### Your instructions
What is needed is the exact text of each line in the listing below from the one with "Click to enlarge" up to and including the one with "process waste", and no pictures.

-*-*-

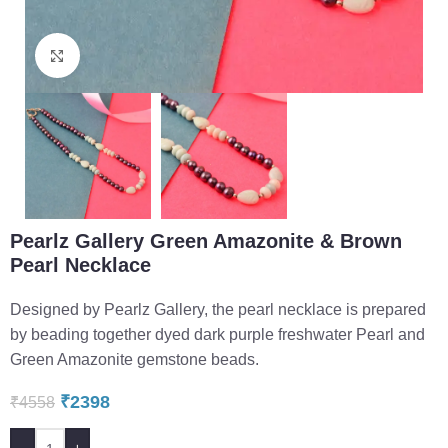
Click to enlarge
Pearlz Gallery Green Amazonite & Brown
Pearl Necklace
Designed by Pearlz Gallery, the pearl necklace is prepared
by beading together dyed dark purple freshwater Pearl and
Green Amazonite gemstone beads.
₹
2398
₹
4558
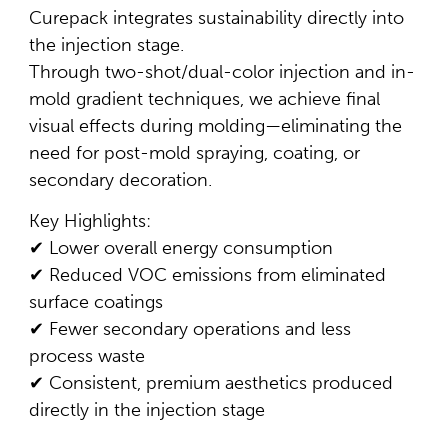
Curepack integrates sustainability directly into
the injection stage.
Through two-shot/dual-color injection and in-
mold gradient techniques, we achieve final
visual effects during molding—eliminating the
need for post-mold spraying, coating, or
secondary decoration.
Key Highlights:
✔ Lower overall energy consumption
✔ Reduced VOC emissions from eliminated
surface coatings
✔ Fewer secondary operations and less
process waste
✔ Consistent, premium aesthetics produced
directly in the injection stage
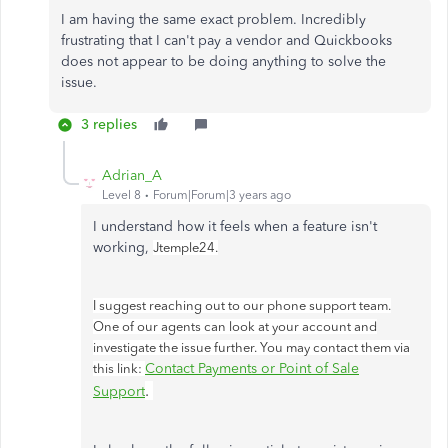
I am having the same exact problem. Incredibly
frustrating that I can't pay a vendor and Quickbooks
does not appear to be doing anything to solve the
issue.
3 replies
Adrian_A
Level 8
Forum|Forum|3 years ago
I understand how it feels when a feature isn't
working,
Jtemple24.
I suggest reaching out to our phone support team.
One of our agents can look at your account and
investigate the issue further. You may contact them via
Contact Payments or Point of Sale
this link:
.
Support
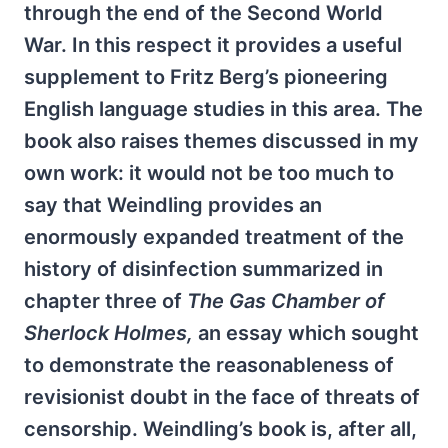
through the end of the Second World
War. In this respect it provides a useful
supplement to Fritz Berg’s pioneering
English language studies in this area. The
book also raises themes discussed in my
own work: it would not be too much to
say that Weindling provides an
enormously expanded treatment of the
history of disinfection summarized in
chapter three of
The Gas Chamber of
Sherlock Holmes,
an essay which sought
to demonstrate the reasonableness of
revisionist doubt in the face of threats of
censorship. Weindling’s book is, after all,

-*-*-

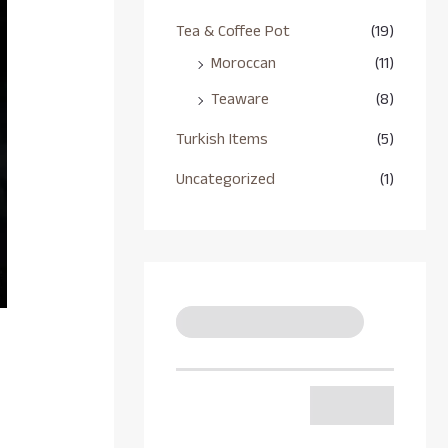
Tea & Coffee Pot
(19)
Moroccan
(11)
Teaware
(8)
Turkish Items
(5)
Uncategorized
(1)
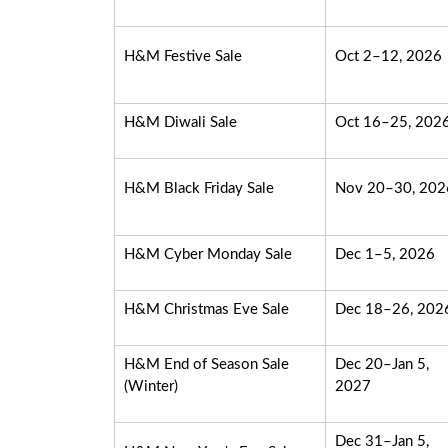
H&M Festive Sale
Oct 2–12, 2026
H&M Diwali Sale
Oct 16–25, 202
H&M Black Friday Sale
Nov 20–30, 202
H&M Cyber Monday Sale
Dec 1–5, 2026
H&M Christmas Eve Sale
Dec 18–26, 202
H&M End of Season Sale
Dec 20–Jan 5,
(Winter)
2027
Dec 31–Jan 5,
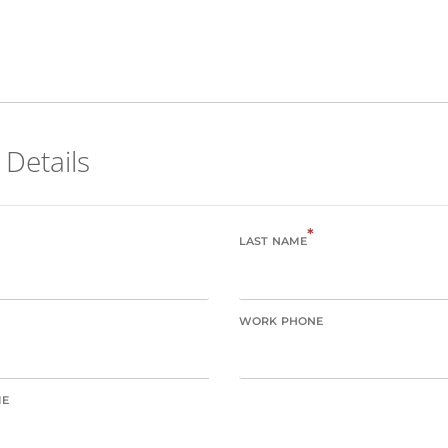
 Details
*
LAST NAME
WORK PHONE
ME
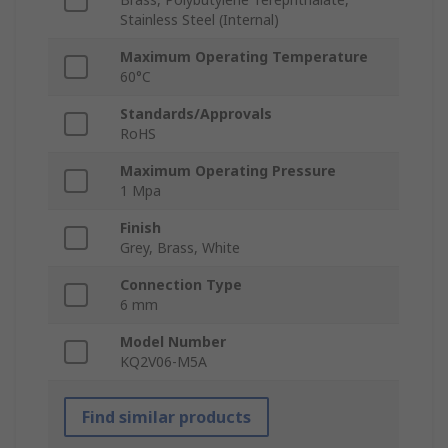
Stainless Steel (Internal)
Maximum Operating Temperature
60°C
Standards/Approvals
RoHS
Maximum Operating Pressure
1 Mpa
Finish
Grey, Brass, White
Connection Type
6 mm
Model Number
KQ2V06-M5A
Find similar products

-*-*-

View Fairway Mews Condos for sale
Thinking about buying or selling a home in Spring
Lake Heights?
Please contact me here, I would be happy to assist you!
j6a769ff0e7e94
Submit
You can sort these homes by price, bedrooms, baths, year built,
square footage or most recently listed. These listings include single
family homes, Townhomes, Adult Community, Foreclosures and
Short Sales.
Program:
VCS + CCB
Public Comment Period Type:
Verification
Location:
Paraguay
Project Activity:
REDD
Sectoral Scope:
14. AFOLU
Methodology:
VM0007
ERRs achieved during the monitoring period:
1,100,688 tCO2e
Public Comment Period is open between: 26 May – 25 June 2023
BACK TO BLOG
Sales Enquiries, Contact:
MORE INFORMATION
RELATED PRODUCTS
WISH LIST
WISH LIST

-*-*-

### Response area
Click to enlarge
Pearlz Gallery Green Amazonite & Brown
Pearl Necklace
Designed by Pearlz Gallery, the pearl necklace is prepared
by beading together dyed dark purple freshwater Pearl and
Green Amazonite gemstone beads.
₹
2398
₹
4558
Curepack integrates sustainability directly into
the injection stage.
Through two-shot/dual-color injection and in-
mold gradient techniques, we achieve final
visual effects during molding—eliminating the
need for post-mold spraying, coating, or
secondary decoration.
Key Highlights:
✔ Lower overall energy consumption
✔ Reduced VOC emissions from eliminated
surface coatings
✔ Fewer secondary operations and less
process waste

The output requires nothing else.